Sunday, August 24, 2008

How do tags connect to the Thesaurus terms?

Our social tagging system in MELT is special in two ways:
  • one, we support multi-linguality
  • two, we have not only tags, but all resources that users tag also have Thesaurus terms
In that context it becomes very interesting to know how do tags relate to the Thesaurus terms that have been used to index the resources that users tag.

I took a sample of tagged resources (n=185) that have 1013 tags associated with them. Out of those tags, there are 595 distinct tags. There are 44 users.



I made a network diagram visualisation that displays the Thesaurus terms as nodes that are connected by edges to tags. You'll find it here to play around with it. Unfortunately, I found out that 24 resources did not have Thesaurus terms related to them(that's about 13%, hmmm), thus a big plumb node in the middle without a Thesaurus term.

There is another visualisation here, it's more explorative about the data.


It's rather interesting that 595 distinct tags from users can be comprised to 34 thesaurus terms. That is 17,5 tags per Thesaurus term on average. Of course it does not go like that, it's more like rich-get-richer-type of a story. In the visualisation above you can see that most tags are related to language learning, for example.

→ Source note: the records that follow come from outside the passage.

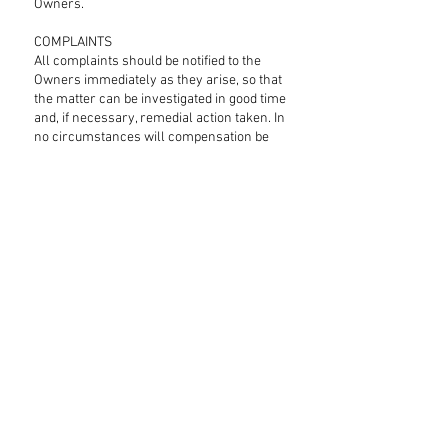
Owners.
COMPLAINTS
All complaints should be notified to the
Owners immediately as they arise, so that
the matter can be investigated in good time
and, if necessary, remedial action taken. In
no circumstances will compensation be
paid in respect of complaints raised after
the tenancy has ended when the Tenant
has not drawn the matter to the Owner's
attention, or has denied the Owners the
opportunity of investigating the complaint
in order to put the matter right during the
tenancy.
INVENTORY
An inventory is available with each
property. Any discrepancy with the
inventory must be reported to the Owner's
within 24 hours of arrival, otherwise it will
be assumed that the inventory is correct.
FULLY RFEFUNDABLE DEPOSIT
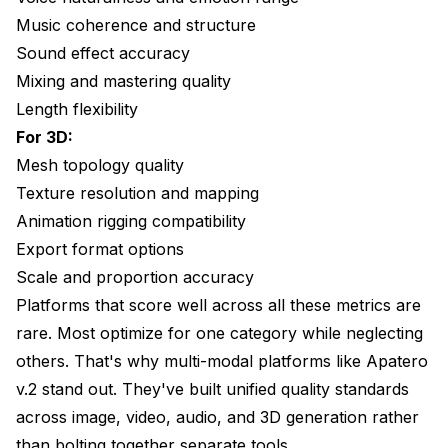
Music coherence and structure
Sound effect accuracy
Mixing and mastering quality
Length flexibility
For 3D:
Mesh topology quality
Texture resolution and mapping
Animation rigging compatibility
Export format options
Scale and proportion accuracy
Platforms that score well across all these metrics are
rare. Most optimize for one category while neglecting
others. That's why multi-modal platforms like Apatero
v.2 stand out. They've built unified quality standards
across image, video, audio, and 3D generation rather
than bolting together separate tools.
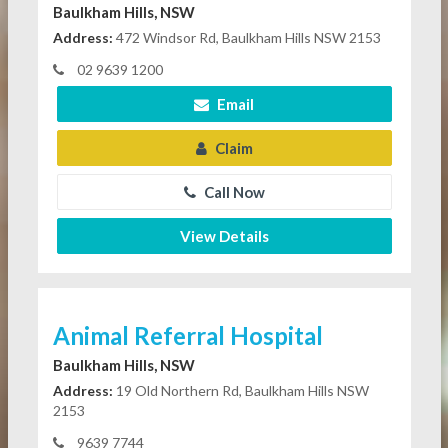
Baulkham Hills, NSW
Address:
472 Windsor Rd, Baulkham Hills NSW 2153
02 9639 1200
Email
Claim
Call Now
View Details
Animal Referral Hospital
Baulkham Hills, NSW
Address:
19 Old Northern Rd, Baulkham Hills NSW
2153
9639 7744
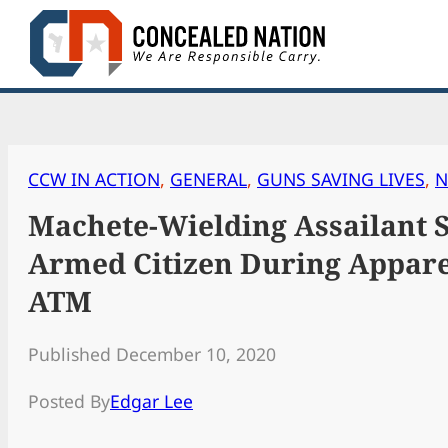
Skip
to
content
CCW IN ACTION
, 
GENERAL
, 
GUNS SAVING LIVES
, 
N
Machete-Wielding Assailant 
Armed Citizen During Appare
ATM
Published December 10, 2020
Posted By
Edgar Lee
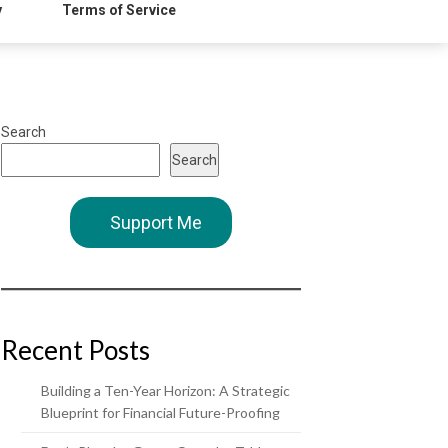
y
Terms of Service
Search
Search
Support Me
Recent Posts
Building a Ten-Year Horizon: A Strategic
Blueprint for Financial Future-Proofing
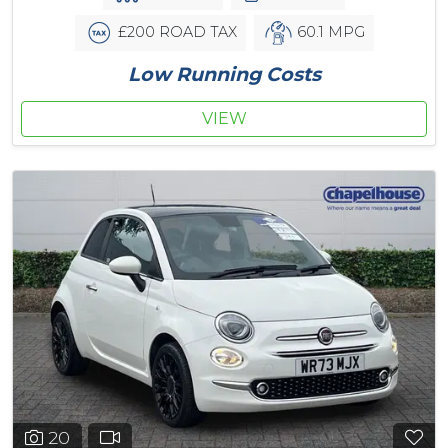
£200 ROAD TAX
60.1 MPG
Low Running Costs
VIEW
20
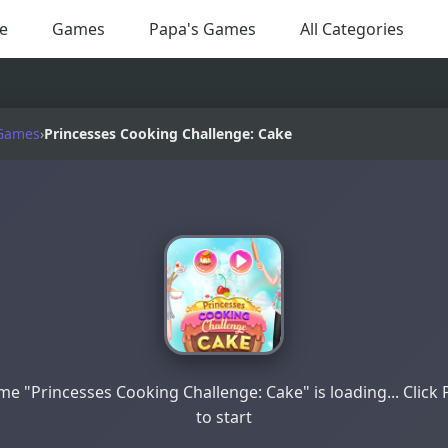
e
Games
Papa's Games
All Categories
Games
›
Princesses Cooking Challenge: Cake
e "Princesses Cooking Challenge: Cake" is loading... Click 
to start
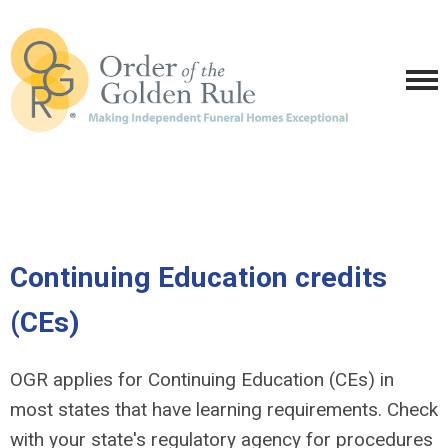
Continuing Education credits
(CEs)
OGR applies for Continuing Education (CEs) in
most states that have learning requirements. Check
with your state's regulatory agency for procedures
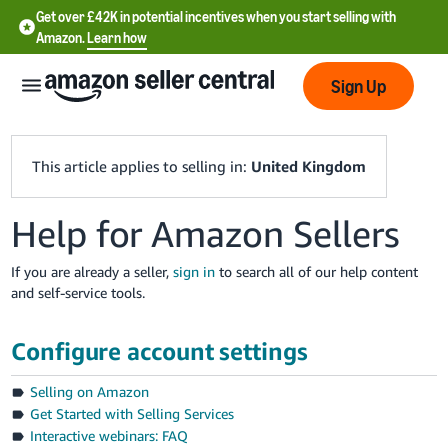
Get over £42K in potential incentives when you start selling with
Amazon.
Learn how
Sign Up
This article applies to selling in:
United Kingdom
Help for Amazon Sellers
中
文
If you are already a seller,
sign in
to search all of our help content
-
and self-service tools.
CN
Configure account settings
中
文
Selling on Amazon
-
Get Started with Selling Services
TW
Interactive webinars: FAQ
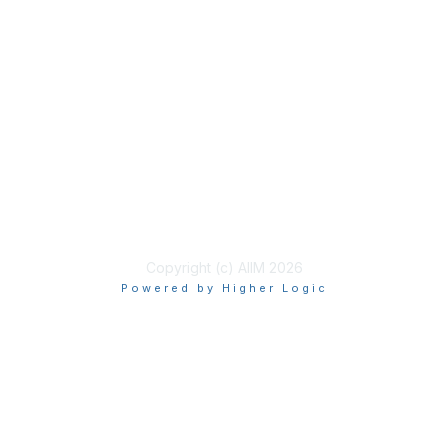
Join
Benefits
Learn More
Privacy & Terms
About Us
Terms of Use
Copyright (c) AIIM 2026
Powered by Higher Logic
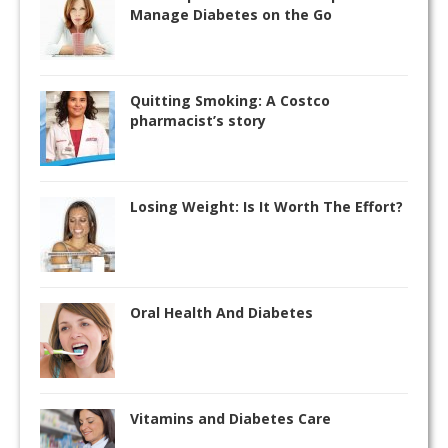
Manage Diabetes on the Go
Quitting Smoking: A Costco
pharmacist’s story
Losing Weight: Is It Worth The Effort?
Oral Health And Diabetes
Vitamins and Diabetes Care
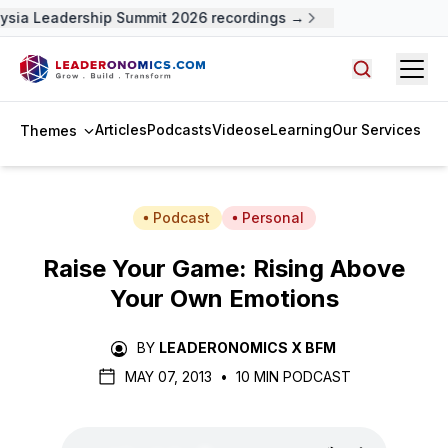
ysia Leadership Summit 2026 recordings →
Open
Search arti
Articles
Podcasts
Videos
eLearning
Our Services
Themes
Podcast
Personal
Raise Your Game: Rising Above
Your Own Emotions
BY
LEADERONOMICS X BFM
MAY 07, 2013
•
10 MIN PODCAST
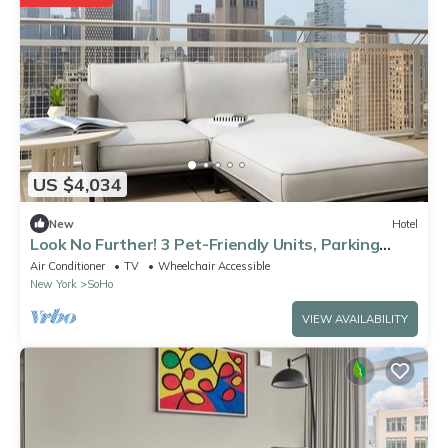
US $4,034
New
Hotel
Look No Further! 3 Pet-Friendly Units, Parking
Close to Empire State Building!
Air Conditioner
TV
Wheelchair Accessible
New York
SoHo
VIEW AVAILABILITY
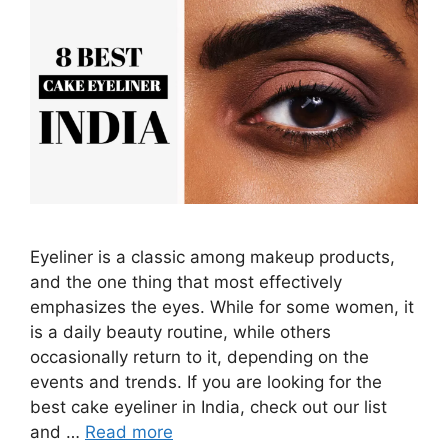
Eyeliner is a classic among makeup products,
and the one thing that most effectively
emphasizes the eyes. While for some women, it
is a daily beauty routine, while others
occasionally return to it, depending on the
events and trends. If you are looking for the
best cake eyeliner in India, check out our list
and …
Read more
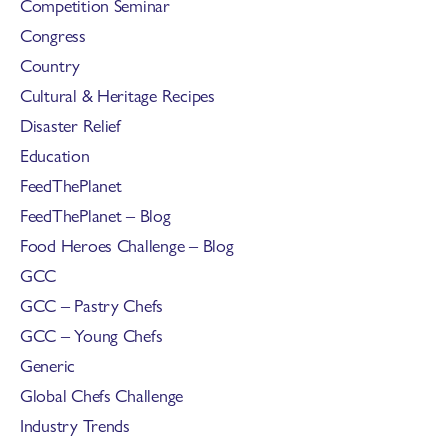
Competition Seminar
Congress
Country
Cultural & Heritage Recipes
Disaster Relief
Education
FeedThePlanet
FeedThePlanet – Blog
Food Heroes Challenge – Blog
GCC
GCC – Pastry Chefs
GCC – Young Chefs
Generic
Global Chefs Challenge
Industry Trends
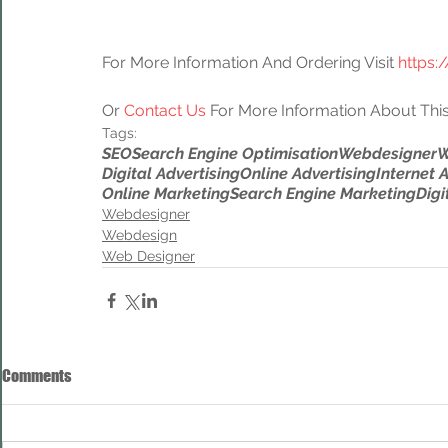
For More Information And Ordering Visit 
https:
Or 
Contact Us
 For More Information About This
Tags:
SEO
Search Engine Optimisation
Webdesigner
W
Digital Advertising
Online Advertising
Internet 
Online Marketing
Search Engine Marketing
Digi
Webdesigner
Webdesign
Web Designer
Comments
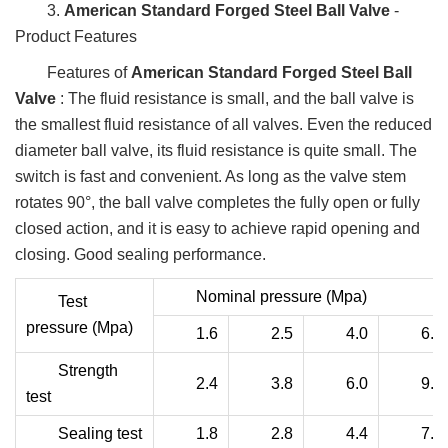
3.
American Standard Forged Steel Ball Valve
-
Product Features
Features of
American Standard Forged Steel Ball
Valve
: The fluid resistance is small, and the ball valve is
the smallest fluid resistance of all valves. Even the reduced
diameter ball valve, its fluid resistance is quite small. The
switch is fast and convenient. As long as the valve stem
rotates 90°, the ball valve completes the fully open or fully
closed action, and it is easy to achieve rapid opening and
closing. Good sealing performance.
Nominal pressure (Mpa)
Test
pressure (Mpa)
1.6
2.5
4.0
6.4
Strength
2.4
3.8
6.0
9.6
test
Sealing test
1.8
2.8
4.4
7.0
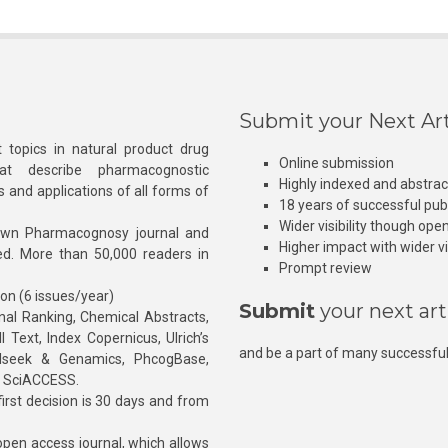
Submit your Next Art
 topics in natural product drug
Online submission
at describe pharmacognostic
Highly indexed and abstra
s and applications of all forms of
18 years of successful pub
Wider visibility though ope
own Pharmacognosy journal and
Higher impact with wider vis
hed. More than 50,000 readers in
Prompt review
ion (6 issues/year)
Submit
your next art
l Ranking, Chemical Abstracts,
Text, Index Copernicus, Ulrich’s
and be a part of many successful
rnalseek & Genamics, PhcogBase,
, SciACCESS.
rst decision is 30 days and from
pen access journal, which allows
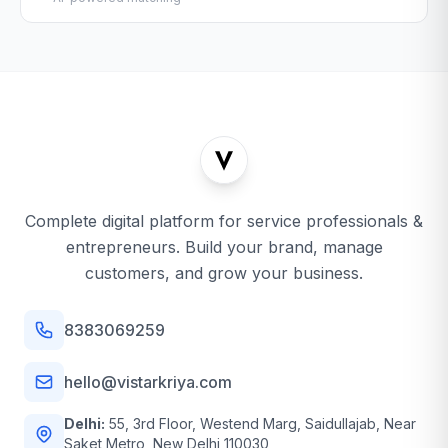
Complete digital platform for service professionals &
entrepreneurs. Build your brand, manage
customers, and grow your business.
8383069259
hello@vistarkriya.com
Delhi:
55, 3rd Floor, Westend Marg, Saidullajab, Near
Saket Metro, New Delhi 110030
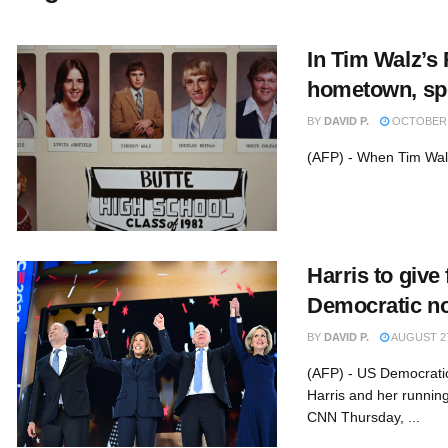
In Tim Walz’s
hometown, spot
BY
DAVID P.
OCTOBER 2
(AFP) - When Tim Walz
Harris to give 
Democratic n
BY
DAVID P.
AUGUST 27
(AFP) - US Democratic
Harris and her running
CNN Thursday, ...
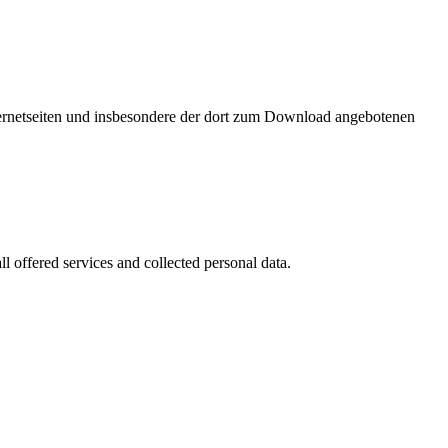
nternetseiten und insbesondere der dort zum Download angebotenen
l offered services and collected personal data.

If you look at the distribution of tags you'll find that many of the top tags are also about languages. Interestingly, many of them repeat the topic of the resource, but some of them (clearly less) state something about the nature of the resource (e.g. interactive) or the type (e.g. exercise).

The problem with creating this kind of visualisation of tags on the system level will be that the resources seem to have too many Thesaurus term. If there are 5 or so indexing terms, everything becomes related to everything else. It might be interesting to either to ask limit the Thesaurus terms to three (as should be the case anyway) or ask the indexer to give one term priority over others.

The same also goes for content-based recommendations, btw. If there are too many terms, you recommend everything for everyone.